5.3: Non-Maximum-Suppression

During NMS the goal is to reduce edges to a single-pixel-line. This is achieved by searching for local intensity-maxima in the Gradient-Direction, so that edge-information is preserved, but the blurriness of primitive edge-detection tools is removed.

More specifically, this works by checking each pixel in relation to its two neighbouring pixels (along the gradient-direction). If the pixel is the highest of the three, it is kept as part of the edge. If not, it is discarded (set to 0).

To do:

  1. Create a new method:

    public FloatProcessor nonMaxSuppress(FloatProcessor Grad, ByteProcessor Dir) {}
    
  2. Create a new FloatProcessor to store the resulting image

  3. Iterate through the gradient-image. Check the direction for each pixel and then evaluate whether or not it is a local maximum in gradient-direction.

  4. If it is a local maximum, store the value in the output-FloatProcessor

  5. Return the final FloatProcessor


5.4: Hysteresis Thresholding

Hysteresis Thresholding is a special form of thresholding, which uses two threshold-values instead of one (upper and lower). Similar to standard thresholding, if a pixel's value falls above the upper threshold, it is kept as part of the image. If however, the pixel's value falls below, or is equal to the upper threshold, but above the lower threshold, the pixel is only kept as part of the image, if it is directly connected to a pixel above the upper threshold. Any pixel equal to or below the lower threshold is disregarded.

To do:

  1. Create a new method:

    public ByteProcessor hysteresisThreshold (FloatProcessor In, int upper, int lower){}
    
  2. Since you are working with a FloatProcessor and the values a pixel can have are not the easiest to work with, you can instead convert your input-values to percentages of the maximum value within the image. To do so, simply add:

    float tHigh = ((float)In.getMax()*upper)/100f;
    float tLow = ((float)In.getMax()*lower)/100f;
    

    You can then use tHigh and tLow as your threshold values, while being able to define them through low integer numbers. As a starting point you can for example use 15 as upper and 5 as lower. Feel free to experiment around with these.

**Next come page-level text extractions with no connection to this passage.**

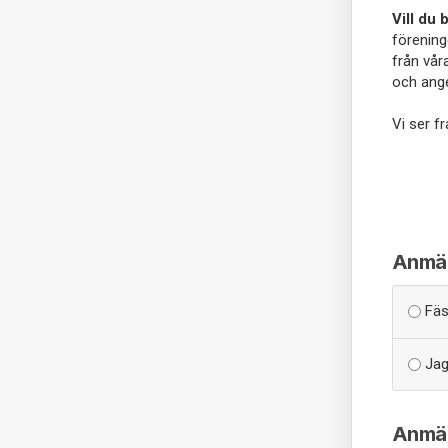
Vill du
föreninge
från vår
och an
Vi ser f
Anmäla
Fäs
Jag 
Anmäl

  3. Create an output-ByteProcessor to store the final image

  4. Iterate through the input image and check the threshold condition for each pixel. Set pixels above the upper limit to white in the output image

  5. In order to check, whether a pixel above the lower threshold is connected to an existing edge, you will need to iterate through the image again and check the connections repeatedly, because a pixel can become connected to the edge through any number of adjacent pixels. To avoid mistakes here, the following code, as well as the included hasNeighbours()-method will be provided. You can simply add this code after you performed the first iteration through the image.

    
    boolean changed = true;
    while (changed) {
       changed = false;
          for (int x = 0; x < In.getWidth(); x++) {
             for (int y = 0; y < In.getHeight(); y++) {
                if (In.getPixelValue(x, y) > tLow && hasNeighbours(Out, x, y) && Out.getPixel(x,y)==0) {
                         Out.set(x, y, 255);
                         changed = true;
                     }
                 }
             }
         }
    

    (Out refers to the output-image. If you named it differently, you can obviously change the code accordingly)

  6. Return the output image


Add a simple user-dialog to the run-method, which allows you to select values for $\sigma$, the upper threshold and the lower threshold.

Finally perform the getDir,nonMaxSuppress and hysteresisThreshold steps in sequence within your run-method and display your final result.


5.5: Project-Report

The part of your report concerning Task_5 should contain the following:

  • A short description of what Canny-Edge-Detection aims to do and how it works
  • In which ways it is superior to the more primitive approaches
  • Images you generated with your code. How do the parameters influence your results?